How to use impute_sex() on a run_combiner() sparse MatrixTable?

Hello! I have been struggling to make impute_sex() work as expected. A few days ago, I was having problems with run_combiner(), but I finally got it to work with my gVCFs by updating to Hail version 0.2.67. Now, reading the documentation, I see that run_combiner() generates a Sparse MatrixTable, so I have to convert the LGT entries into GT. Apparently, hl.experimental.sparse_split_multi() should suffice, but I am getting an error.

Also, the documentation mentions that I should “densify” the sparse MatrixTable, but I could not understand how hl.experimental.sparse_split_multi() and densify() should work together, perhaps the documentation could cover a little more this function.

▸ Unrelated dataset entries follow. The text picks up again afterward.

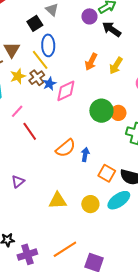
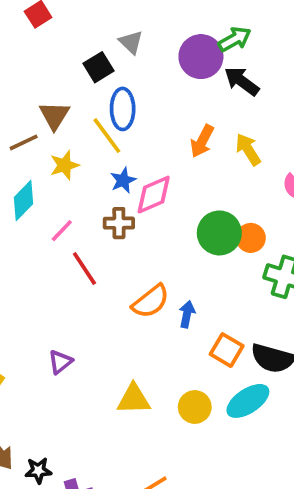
purple circle: (89, 16) -> (201, 57), size x1.5
yellow arrow: (116, 66) -> (248, 149), turned 114
brown cross: (37, 78) -> (119, 223), moved, turned 35

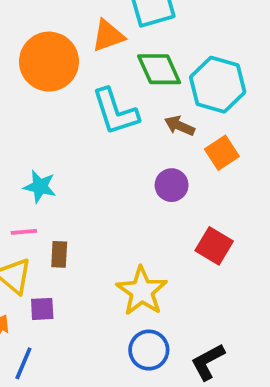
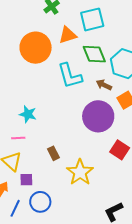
purple circle: (172, 185) -> (98, 116), size x1.8
brown rectangle: (59, 254) -> (53, 153), moved, turned -32
blue circle: (149, 350) -> (40, 202), moved

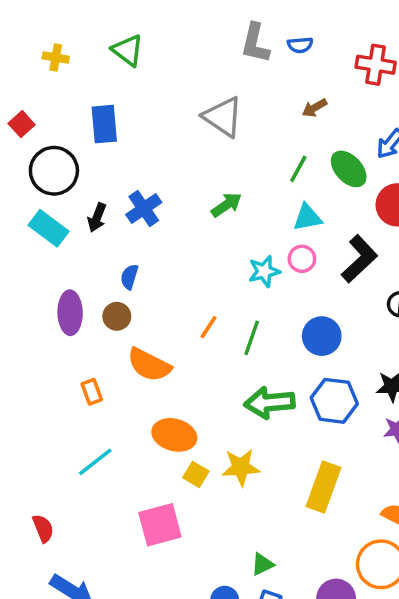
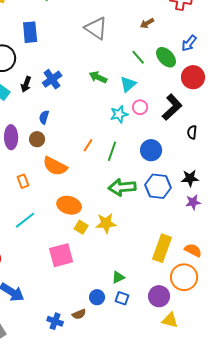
green line: (298, 169) -> (138, 57), turned -70
green arrow: (226, 205) -> (98, 77), turned -120
cyan triangle: (307, 217) -> (128, 84), moved, turned -30
yellow rectangle: (323, 487) -> (162, 248), moved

Until now, this is my script:

Parameters:
AAF_THRESHOLD = 0.001
MALE_THRESHOLD = 0.8
FEMALE_THRESHOLD = 0.5

Load a sparse MatrixTable, output from run_combiner():
mt = hl.read_matrix_table(“dataset.mt”)

Split multiallelic variants:
mt_split = hl.experimental.sparse_split_multi(mt, filter_changed_loci=True)

Filter for biallelic SNPs:
mt_split = mt_split.filter_rows((hl.len(mt_split.alleles) == 2) & hl.is_snp(mt_split.alleles[0], mt_split.alleles[1]))

Try to run impute_sex():
sex_ht_imputed = hl.impute_sex(
mt_split.GT,
aaf_threshold=AAF_THRESHOLD,
male_threshold=MALE_THRESHOLD,
female_threshold=FEMALE_THRESHOLD,
aaf=None
)

Compute, try to check the output:
sex_ht_imputed.show()

I am getting this error:
FatalError: HailException: array index out of bounds: index=0, length=0

Am I missing something? If anybody could give some tips I would be very thankful.

The sparse matrixtable that’s produced by the VCF combiner definitely doesn’t have enough utilities or docs built up around it. We’re making a plan to fix that.

Is there more to the stack trace? That would help us figure out where the invalid array reference is coming from.

Thanks, here is the complete error message:

hail_error.txt (22.9 KB)

OK, the error is coming from sparse_split_multi here:

  File "/home/antonio/miniconda3/envs/hail/lib/python3.7/site-packages/hail/experimental/vcf_combiner/sparse_split_multi.py", line 183, in <lambda>
    .map(lambda idx: old_entry.LPL[idx])))))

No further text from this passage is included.